Dataset entries

------------------------------------

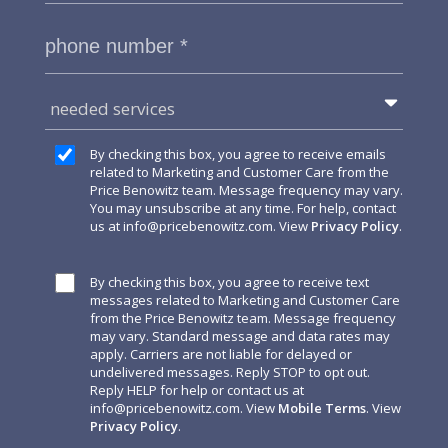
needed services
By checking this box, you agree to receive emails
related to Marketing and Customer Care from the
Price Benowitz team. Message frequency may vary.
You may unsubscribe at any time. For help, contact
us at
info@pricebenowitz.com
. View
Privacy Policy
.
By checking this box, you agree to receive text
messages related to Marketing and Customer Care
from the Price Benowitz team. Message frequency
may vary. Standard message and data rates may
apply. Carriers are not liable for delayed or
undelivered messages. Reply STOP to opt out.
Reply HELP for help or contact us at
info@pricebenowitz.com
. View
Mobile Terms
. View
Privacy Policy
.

------------------------------------

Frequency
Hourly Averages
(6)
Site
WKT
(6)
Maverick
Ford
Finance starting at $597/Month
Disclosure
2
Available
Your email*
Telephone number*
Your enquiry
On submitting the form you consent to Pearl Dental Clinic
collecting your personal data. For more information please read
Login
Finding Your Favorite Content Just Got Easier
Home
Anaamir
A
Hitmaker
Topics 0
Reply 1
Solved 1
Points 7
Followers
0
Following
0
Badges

------------------------------------

_EXERCISE AIM:_
Report each line of the entries where the word "Reply" occurs.

_WRITTEN SOLUTION:_
undelivered messages. Reply STOP to opt out.
Reply HELP for help or contact us at
Reply 1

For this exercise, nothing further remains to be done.